ACTIVITY
In the listing below, find each line containing "Юридический" and report it.

PROVIDED DATA
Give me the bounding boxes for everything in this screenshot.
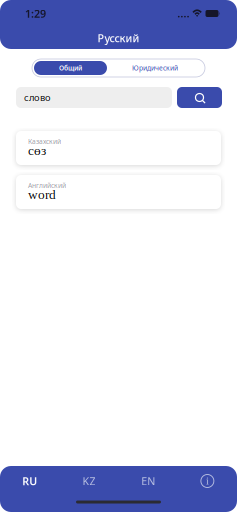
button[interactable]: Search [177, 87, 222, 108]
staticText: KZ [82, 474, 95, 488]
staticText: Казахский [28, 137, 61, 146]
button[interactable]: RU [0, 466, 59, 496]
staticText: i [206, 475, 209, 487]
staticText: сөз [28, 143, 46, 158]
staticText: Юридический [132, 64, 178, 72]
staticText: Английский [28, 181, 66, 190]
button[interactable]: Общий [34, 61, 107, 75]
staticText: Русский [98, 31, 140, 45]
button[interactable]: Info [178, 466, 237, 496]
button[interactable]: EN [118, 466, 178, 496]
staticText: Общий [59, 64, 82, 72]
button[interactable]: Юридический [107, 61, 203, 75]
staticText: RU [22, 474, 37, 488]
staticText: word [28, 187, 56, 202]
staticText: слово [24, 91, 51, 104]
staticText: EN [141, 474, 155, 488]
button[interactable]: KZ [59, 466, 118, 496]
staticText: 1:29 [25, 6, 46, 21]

TASK ANSWER
staticText: Юридический [132, 64, 178, 72]
button[interactable]: Юридический [107, 61, 203, 75]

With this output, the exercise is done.